● Required action
The line with "Wrap output in" marks where to begin. Please copy it and each line after it to the end of the records below, exactly.

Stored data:
---------------

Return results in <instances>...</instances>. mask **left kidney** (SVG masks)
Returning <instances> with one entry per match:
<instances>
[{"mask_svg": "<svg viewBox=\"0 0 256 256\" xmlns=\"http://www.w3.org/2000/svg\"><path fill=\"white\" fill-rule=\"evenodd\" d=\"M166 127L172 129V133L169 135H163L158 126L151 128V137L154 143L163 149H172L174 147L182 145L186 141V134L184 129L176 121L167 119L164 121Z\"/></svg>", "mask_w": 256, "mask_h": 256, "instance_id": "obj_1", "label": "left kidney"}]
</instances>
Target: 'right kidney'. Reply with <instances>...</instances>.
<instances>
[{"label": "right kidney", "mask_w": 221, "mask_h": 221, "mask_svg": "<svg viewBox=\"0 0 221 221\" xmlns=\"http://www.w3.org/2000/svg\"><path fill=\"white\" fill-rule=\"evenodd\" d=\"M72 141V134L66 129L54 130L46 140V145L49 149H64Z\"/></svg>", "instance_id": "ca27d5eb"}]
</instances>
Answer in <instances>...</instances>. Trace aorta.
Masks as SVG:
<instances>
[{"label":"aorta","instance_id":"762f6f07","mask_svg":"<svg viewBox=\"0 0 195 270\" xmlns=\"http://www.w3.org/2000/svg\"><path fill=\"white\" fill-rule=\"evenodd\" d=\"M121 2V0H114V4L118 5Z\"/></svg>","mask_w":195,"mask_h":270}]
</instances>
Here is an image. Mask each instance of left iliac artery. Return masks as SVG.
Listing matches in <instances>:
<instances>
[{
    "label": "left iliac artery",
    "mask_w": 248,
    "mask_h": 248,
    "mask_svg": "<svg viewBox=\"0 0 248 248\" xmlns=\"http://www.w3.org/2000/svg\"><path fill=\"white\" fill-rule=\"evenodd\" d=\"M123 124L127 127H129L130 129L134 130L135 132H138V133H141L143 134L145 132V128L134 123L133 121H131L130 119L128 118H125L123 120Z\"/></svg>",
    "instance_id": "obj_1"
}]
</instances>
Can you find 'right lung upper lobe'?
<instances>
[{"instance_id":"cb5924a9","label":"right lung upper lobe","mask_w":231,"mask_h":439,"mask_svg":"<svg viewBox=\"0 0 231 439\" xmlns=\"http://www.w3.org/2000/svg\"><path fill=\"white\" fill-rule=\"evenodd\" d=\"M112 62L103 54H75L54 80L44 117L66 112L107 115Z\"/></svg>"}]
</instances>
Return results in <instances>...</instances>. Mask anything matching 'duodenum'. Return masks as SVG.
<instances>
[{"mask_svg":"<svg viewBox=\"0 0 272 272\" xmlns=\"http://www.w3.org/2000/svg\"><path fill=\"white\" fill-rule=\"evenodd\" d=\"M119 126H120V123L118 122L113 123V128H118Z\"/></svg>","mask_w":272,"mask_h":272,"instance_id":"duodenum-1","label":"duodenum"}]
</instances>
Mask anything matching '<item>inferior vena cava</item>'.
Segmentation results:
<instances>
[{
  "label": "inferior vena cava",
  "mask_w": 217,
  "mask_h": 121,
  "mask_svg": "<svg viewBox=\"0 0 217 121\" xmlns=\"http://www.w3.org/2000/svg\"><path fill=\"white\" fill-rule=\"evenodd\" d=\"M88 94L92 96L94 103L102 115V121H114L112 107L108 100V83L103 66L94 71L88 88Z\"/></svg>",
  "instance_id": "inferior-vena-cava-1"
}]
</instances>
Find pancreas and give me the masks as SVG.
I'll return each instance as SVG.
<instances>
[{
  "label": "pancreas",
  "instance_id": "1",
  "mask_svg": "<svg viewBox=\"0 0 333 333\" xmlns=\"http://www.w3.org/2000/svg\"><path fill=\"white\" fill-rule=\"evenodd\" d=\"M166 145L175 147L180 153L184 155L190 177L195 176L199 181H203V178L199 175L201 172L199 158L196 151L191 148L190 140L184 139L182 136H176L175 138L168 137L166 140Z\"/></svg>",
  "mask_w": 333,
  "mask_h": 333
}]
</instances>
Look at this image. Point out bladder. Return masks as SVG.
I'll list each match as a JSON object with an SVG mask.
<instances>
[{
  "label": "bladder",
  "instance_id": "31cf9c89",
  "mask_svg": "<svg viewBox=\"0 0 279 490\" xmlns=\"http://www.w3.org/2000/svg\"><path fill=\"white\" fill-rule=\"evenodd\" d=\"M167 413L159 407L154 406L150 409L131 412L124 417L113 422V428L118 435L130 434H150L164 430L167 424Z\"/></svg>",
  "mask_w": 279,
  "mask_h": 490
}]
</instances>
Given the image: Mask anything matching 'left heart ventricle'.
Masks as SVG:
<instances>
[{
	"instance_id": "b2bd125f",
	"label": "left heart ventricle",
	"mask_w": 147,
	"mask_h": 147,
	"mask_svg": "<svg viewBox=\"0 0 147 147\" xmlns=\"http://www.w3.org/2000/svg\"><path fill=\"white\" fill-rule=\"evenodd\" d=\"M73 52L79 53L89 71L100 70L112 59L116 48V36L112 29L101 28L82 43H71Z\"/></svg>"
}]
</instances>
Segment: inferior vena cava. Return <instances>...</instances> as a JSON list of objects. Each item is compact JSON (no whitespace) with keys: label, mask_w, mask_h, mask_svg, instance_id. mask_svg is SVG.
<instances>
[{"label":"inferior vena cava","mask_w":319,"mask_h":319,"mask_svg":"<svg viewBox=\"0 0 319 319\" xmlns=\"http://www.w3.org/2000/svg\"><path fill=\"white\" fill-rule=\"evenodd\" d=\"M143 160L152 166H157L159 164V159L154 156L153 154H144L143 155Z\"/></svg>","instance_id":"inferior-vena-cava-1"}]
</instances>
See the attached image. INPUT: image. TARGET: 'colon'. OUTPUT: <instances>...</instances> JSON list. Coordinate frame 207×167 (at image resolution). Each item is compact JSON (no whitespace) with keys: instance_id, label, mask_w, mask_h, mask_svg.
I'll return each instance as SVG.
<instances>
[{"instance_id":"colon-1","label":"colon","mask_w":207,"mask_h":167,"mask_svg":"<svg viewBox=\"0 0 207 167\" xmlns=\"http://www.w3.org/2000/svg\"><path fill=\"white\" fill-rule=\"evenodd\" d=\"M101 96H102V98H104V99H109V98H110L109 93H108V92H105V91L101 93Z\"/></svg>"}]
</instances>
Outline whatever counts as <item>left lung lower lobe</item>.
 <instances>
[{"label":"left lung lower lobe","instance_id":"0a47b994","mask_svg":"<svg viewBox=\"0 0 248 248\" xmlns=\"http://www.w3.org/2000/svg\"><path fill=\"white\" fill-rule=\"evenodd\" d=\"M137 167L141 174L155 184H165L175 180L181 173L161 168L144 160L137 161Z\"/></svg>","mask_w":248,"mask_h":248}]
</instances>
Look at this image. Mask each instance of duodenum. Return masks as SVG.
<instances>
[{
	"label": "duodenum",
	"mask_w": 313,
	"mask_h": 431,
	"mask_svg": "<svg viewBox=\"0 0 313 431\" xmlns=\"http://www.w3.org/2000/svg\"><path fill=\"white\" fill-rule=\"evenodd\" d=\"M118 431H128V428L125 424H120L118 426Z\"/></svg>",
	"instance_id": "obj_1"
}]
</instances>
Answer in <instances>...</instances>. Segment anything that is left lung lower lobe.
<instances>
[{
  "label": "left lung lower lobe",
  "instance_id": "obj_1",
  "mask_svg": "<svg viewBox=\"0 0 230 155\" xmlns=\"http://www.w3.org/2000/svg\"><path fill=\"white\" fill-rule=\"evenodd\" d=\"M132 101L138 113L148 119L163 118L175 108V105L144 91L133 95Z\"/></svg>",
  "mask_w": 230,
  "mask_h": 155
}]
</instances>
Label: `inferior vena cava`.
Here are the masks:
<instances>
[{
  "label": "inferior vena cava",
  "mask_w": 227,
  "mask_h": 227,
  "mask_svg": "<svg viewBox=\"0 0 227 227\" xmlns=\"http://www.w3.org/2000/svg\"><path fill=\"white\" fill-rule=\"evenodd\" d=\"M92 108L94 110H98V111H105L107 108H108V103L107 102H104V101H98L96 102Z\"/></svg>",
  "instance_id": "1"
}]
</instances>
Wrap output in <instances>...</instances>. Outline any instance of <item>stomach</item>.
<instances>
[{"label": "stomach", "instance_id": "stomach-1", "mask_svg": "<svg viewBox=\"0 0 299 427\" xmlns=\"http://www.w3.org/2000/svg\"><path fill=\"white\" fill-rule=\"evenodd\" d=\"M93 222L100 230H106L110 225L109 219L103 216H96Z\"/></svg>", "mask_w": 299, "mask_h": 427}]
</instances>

---------------

● Answer below
Wrap output in <instances>...</instances>. Outline any instance of <item>stomach</item>.
<instances>
[{"label": "stomach", "instance_id": "stomach-1", "mask_svg": "<svg viewBox=\"0 0 299 427\" xmlns=\"http://www.w3.org/2000/svg\"><path fill=\"white\" fill-rule=\"evenodd\" d=\"M93 222L100 230H106L110 225L109 219L103 216H96Z\"/></svg>", "mask_w": 299, "mask_h": 427}]
</instances>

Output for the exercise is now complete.